* **WHAT IS EXPECTED**
Below is a listing. Quote from it, exactly, the lines from the one containing "2026/02 (24)" down to the one containing "2025/07 (26)", both ends included, and nothing else.

* * * *

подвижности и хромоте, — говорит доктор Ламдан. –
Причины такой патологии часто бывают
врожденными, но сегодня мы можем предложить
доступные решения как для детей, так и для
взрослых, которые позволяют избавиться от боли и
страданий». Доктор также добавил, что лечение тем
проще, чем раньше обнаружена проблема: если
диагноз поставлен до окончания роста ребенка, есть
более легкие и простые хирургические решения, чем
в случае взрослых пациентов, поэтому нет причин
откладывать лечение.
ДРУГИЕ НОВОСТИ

* * * *

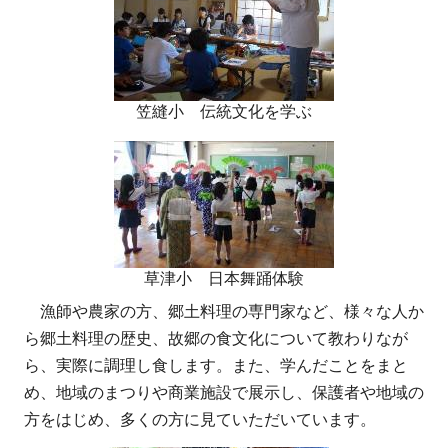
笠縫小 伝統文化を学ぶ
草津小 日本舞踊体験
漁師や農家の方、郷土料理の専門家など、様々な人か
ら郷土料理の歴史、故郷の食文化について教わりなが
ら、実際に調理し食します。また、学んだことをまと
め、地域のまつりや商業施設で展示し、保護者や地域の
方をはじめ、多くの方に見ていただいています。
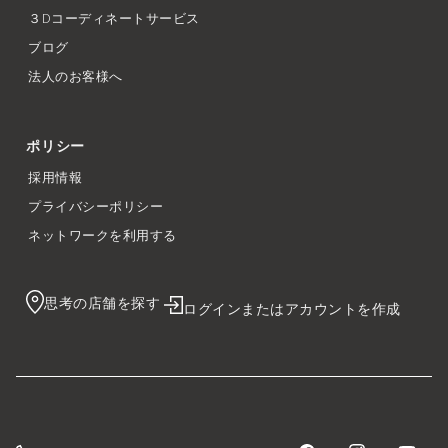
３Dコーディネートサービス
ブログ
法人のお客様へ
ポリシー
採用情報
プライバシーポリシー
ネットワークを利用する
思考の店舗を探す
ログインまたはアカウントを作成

* * * *

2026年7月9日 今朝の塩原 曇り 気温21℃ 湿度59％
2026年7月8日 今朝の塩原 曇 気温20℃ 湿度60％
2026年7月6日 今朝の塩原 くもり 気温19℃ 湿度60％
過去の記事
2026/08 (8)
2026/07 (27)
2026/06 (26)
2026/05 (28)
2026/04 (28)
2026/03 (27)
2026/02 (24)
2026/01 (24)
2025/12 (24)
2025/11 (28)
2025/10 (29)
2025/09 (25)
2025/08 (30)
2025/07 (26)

* * * *

* **TASK OUTPUT**
2026/02 (24)
2026/01 (24)
2025/12 (24)
2025/11 (28)
2025/10 (29)
2025/09 (25)
2025/08 (30)
2025/07 (26)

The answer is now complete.